Yaakov, however, has the toughest decision to make. His favorite wife has died so he has no one
to help him out with his decision, and Yaakov is somewhat inconclusive. He finally does pick Yosef, Rochel's "Bechor," to be his chosen son. This is shown by the coat he gives Yosef which puts him on a higher level than his brothers. It is also shown later before Yaakov dies, when he gives Yosef two portions, one for Menasheh and one for Ephraim; it is generally the right of the Bechor to get two portions. But the reason Yaakov's choice is so much more devastating than that of the other Avos is that really all of the brothers end up as Bechoros in a certain sense, because none of them are totally rejected. Thus when Yaakov shows favoritism to one of his children, without throwing the rest out like the other Avos did, he creates tremendous animosity, because the distinction between them is somewhat blurred, since all the children remain part of the Jewish fold, and as Sefer Bereishis progresses, another son, Yehudah, actually develops as the recognized leader.

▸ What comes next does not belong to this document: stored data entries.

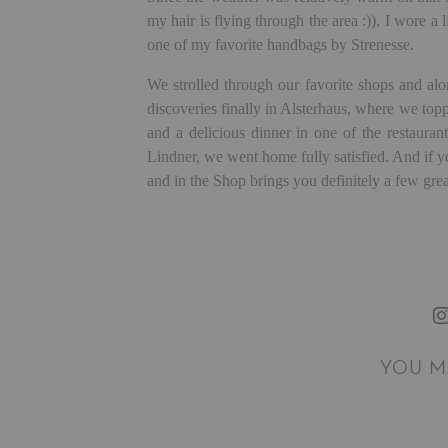
my hair is flying through the area :)), I wore a
one of my favorite handbags by Strenesse.
We strolled through our favorite shops and alo
discoveries finally in Alsterhaus, where we top
and a delicious dinner in one of the restauran
Lindner, we went home fully satisfied. And if
and in the Shop brings you definitely a few grea
YOU M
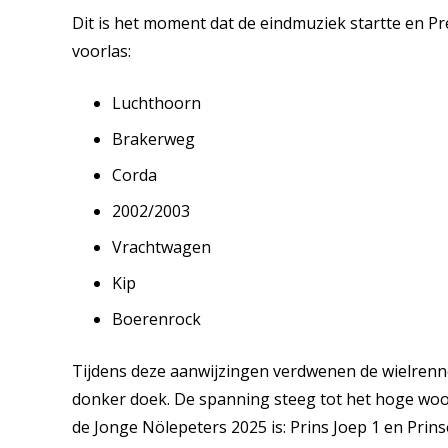
Dit is het moment dat de eindmuziek startte en P
voorlas:
Luchthoorn
Brakerweg
Corda
2002/2003
Vrachtwagen
Kip
Boerenrock
Tijdens deze aanwijzingen verdwenen de wielrenne
donker doek. De spanning steeg tot het hoge woo
de Jonge Nölepeters 2025 is: Prins Joep 1 en Prin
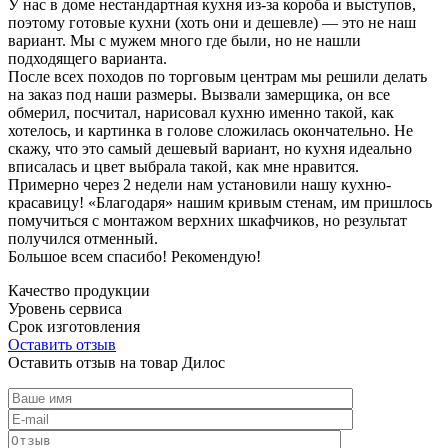
У нас в доме нестандартная кухня из-за короба и выступов,
поэтому готовые кухни (хоть они и дешевле) — это не наш
вариант. Мы с мужем много где были, но не нашли
подходящего варианта.
После всех походов по торговым центрам мы решили делать
на заказ под наши размеры. Вызвали замерщика, он все
обмерил, посчитал, нарисовал кухню именно такой, как
хотелось, и картинка в голове сложилась окончательно. Не
скажу, что это самый дешевый вариант, но кухня идеально
вписалась и цвет выбрала такой, как мне нравится.
Примерно через 2 недели нам установили нашу кухню-
красавицу! «Благодаря» нашим кривым стенам, им пришлось
помучиться с монтажом верхних шкафчиков, но результат
получился отменный.
Большое всем спасибо! Рекомендую!
Качество продукции
Уровень сервиса
Срок изготовления
Оставить отзыв
Оставить отзыв на товар Дилос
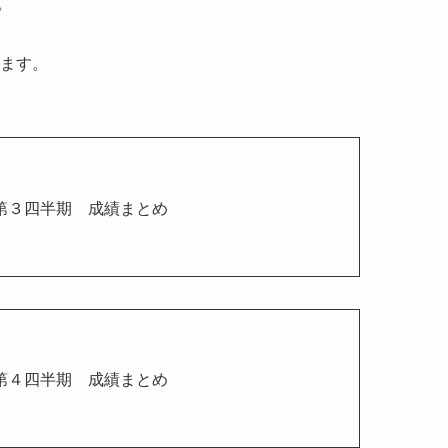
。
ます。
度第３四半期 成績まとめ
度第４四半期 成績まとめ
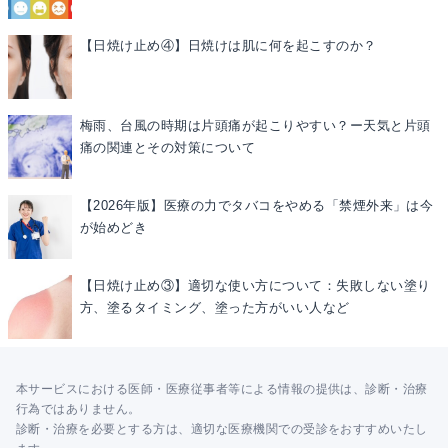
【日焼け止め④】日焼けは肌に何を起こすのか？
梅雨、台風の時期は片頭痛が起こりやすい？ー天気と片頭
痛の関連とその対策について
【2026年版】医療の力でタバコをやめる「禁煙外来」は今
が始めどき
【日焼け止め③】適切な使い方について：失敗しない塗り
方、塗るタイミング、塗った方がいい人など
本サービスにおける医師・医療従事者等による情報の提供は、診断・治療
行為ではありません。
診断・治療を必要とする方は、適切な医療機関での受診をおすすめいたし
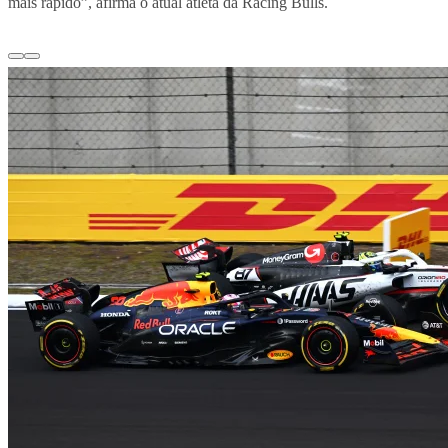
mais rápido”, afirma o atual atleta da Racing Bulls.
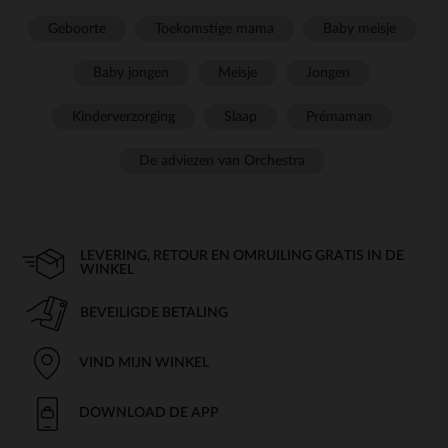
Geboorte
Toekomstige mama
Baby meisje
Baby jongen
Meisje
Jongen
Kinderverzorging
Slaap
Prémaman
De adviezen van Orchestra
LEVERING, RETOUR EN OMRUILING GRATIS IN DE
WINKEL
BEVEILIGDE BETALING
VIND MIJN WINKEL
DOWNLOAD DE APP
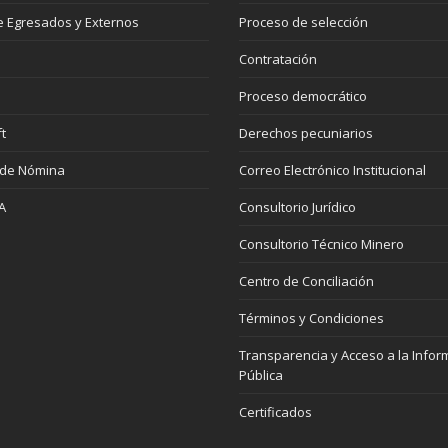
 Egresados y Externos
Proceso de selección
Contratación
Proceso democrático
t
Derechos pecuniarios
 de Nómina
Correo Electrónico Institucional
A
Consultorio Jurídico
Consultorio Técnico Minero
Centro de Conciliación
Términos y Condiciones
Transparencia y Acceso a la Infor
Pública
Certificados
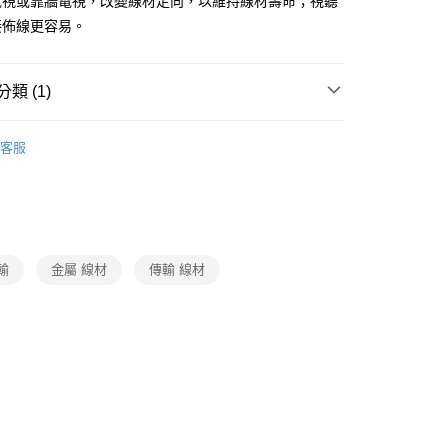
電視或靠牆電視，改變線材走向，以維持線材壽命；視聽
接佈線更容易。
類 (1)
3C週邊/配件
客服
輸
金屬 線材
傳輸 線材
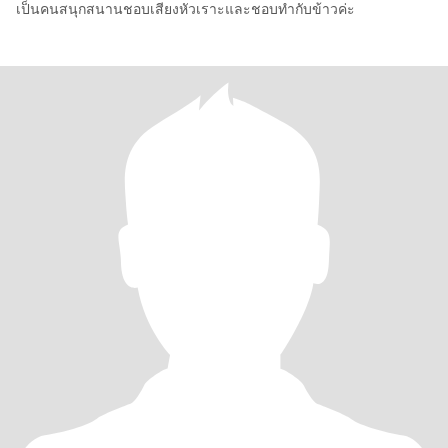
เป็นคนสนุกสนานชอบเสียงหัวเราะและชอบทำกับข้าวค่ะ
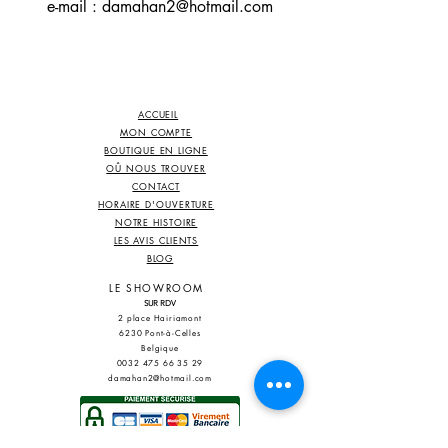
e-mail :
damahan2@hotmail.com
ACCUEIL
MON COMPTE
BOUTIQUE EN LIGNE
OÛ NOUS TROUVER
CONTACT
HORAIRE D'OUVERTURE
NOTRE HISTOIRE
LES AVIS CLIENTS
BLOG
​
LE SHOWROOM
SUR RDV
2 place Hairiamont
6230 Pont-à-Celles
Belgique
0032 475 66 35 29
damahan2@hotmail.com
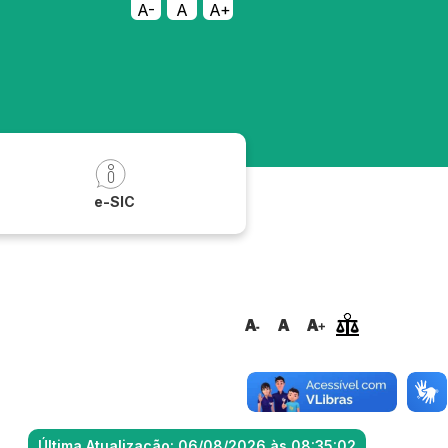
A-
A
A+
a
e-SIC
Última Atualização: 06/08/2026 às 08:35:02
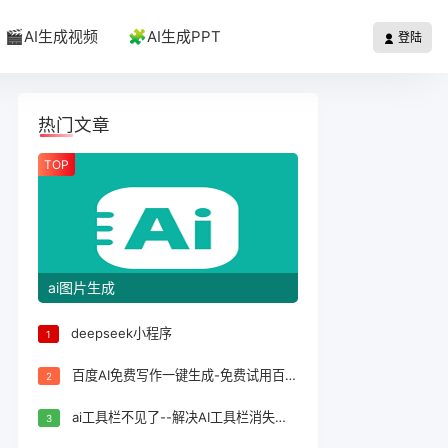
🎬AI生成视频
🧩AI生成PPT
登陆
热门文章
TOP
ai图片生成
deepseek小程序
1
百度AI免费写作一键生成-免费试用百度AI写作一键生成，轻松完成文案创作！
2
ai工具栏不见了--解决AI工具栏消失问题的方法
3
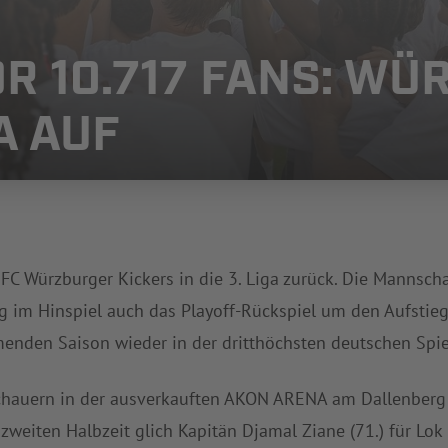
OR 10.717 FANS: W
GA AUF
 FC Würzburger Kickers in die 3. Liga zurück. Die Mannscha
 im Hinspiel auch das Playoff-Rückspiel um den Aufstieg
menden Saison wieder in der dritthöchsten deutschen Spie
hauern in der ausverkauften AKON ARENA am Dallenberg so
 zweiten Halbzeit glich Kapitän Djamal Ziane (71.) für Lok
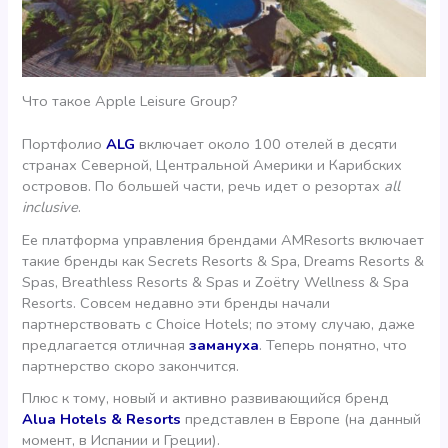
Что такое Apple Leisure Group?
Портфолио
ALG
включает около 100 отелей в десяти
странах Северной, Центральной Америки и Карибских
островов. По большей части, речь идет о резортах
all
inclusive
.
Ее платформа управления брендами AMResorts включает
такие бренды как Secrets Resorts & Spa, Dreams Resorts &
Spas, Breathless Resorts & Spas и Zoëtry Wellness & Spa
Resorts. Совсем недавно эти бренды начали
партнерствовать с Choice Hotels; по этому случаю, даже
предлагается отличная
замануха
. Теперь понятно, что
партнерство скоро закончится.
Плюс к тому, новый и активно развивающийся бренд
Alua Hotels & Resorts
представлен в Европе (на данный
момент, в Испании и Греции).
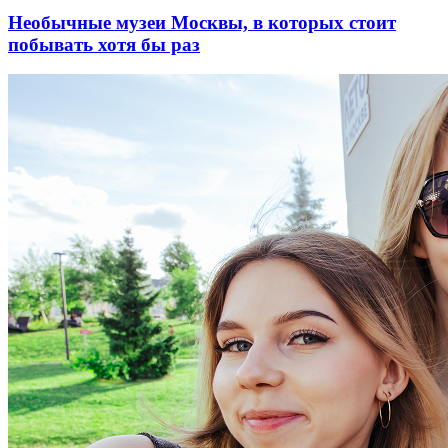
Необычные музеи Москвы, в которых стоит
побывать хотя бы раз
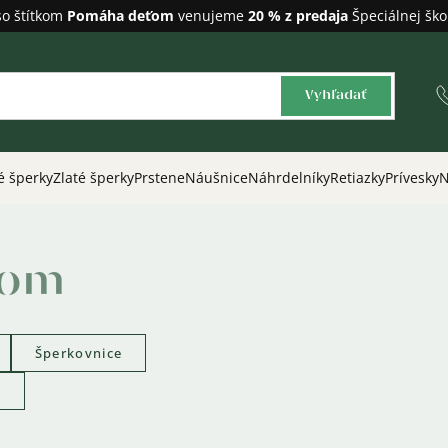
so štítkom
Pomáha deťom
venujeme
20 % z predaja
Špeciálnej ško
Vyhľadať
é šperky
Zlaté šperky
Prstene
Náušnice
Náhrdelníky
Retiazky
Prívesky
N
kom
Šperkovnice
a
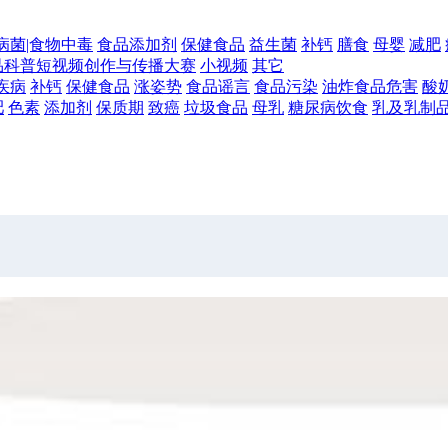
病菌|食物中毒
食品添加剂
保健食品
益生菌
补钙
膳食
母婴
减肥
食品科普短视频创作与传播大赛
小视频
其它
疾病
补钙
保健食品
涨姿势
食品谣言
食品污染
油炸食品危害
酸
肥
色素
添加剂
保质期
致癌
垃圾食品
母乳
糖尿病饮食
乳及乳制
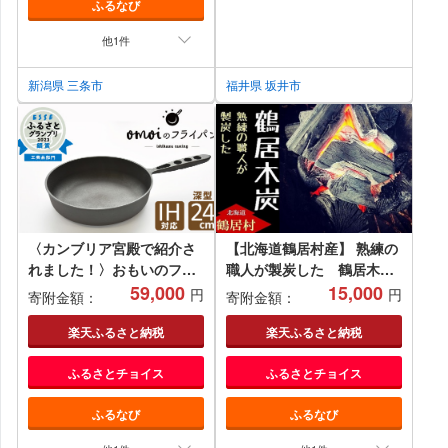
ふるなび
他1件
新潟県 三条市
福井県 坂井市
〈カンブリア宮殿で紹介さ
【北海道鶴居村産】 熟練の
れました！〉おもいのフラ
職人が製炭した 鶴居木
イパン 24㎝（深型） 目指
59,000
炭 10kg ぶつ切り約
15,000
円
円
寄附金額：
寄附金額：
したのは世界で一番お肉が
10cmカット 北海道産 ミズ
おいしく焼けるフライパ
ナラ アウトドア キャンプ
楽天ふるさと納税
楽天ふるさと納税
ン H051-173
バーベキュー
ふるさとチョイス
ふるさとチョイス
ふるなび
ふるなび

In reality, this question as to who is Yaakov's true Bechor has never been resolved. After Shlomo HaMelech's reign, the nation split into two sections, the kingdom of Yehudah and the kingdom of Yisrael. Many kings of Yisrael were from either Menasheh or Ephraim, and indeed, the kingdom was often called the kingdom of Ephraim; as we know, the two kingdoms of Yehudah and Yisrael did not always get along very well. This animosity between Yehudah and Yosef will not end until the time of Moshiach, when there will first be a Moshiach Ben Yosef, who will be killed, and then there will be a Moshiach Ben Dovid, who will represent the total rule by Yehudah, who interestingly was not the Bechor that Yaakov initially picked. Once this is accomplished, Bnai Yisrael will finally be one nation, never to be divided again.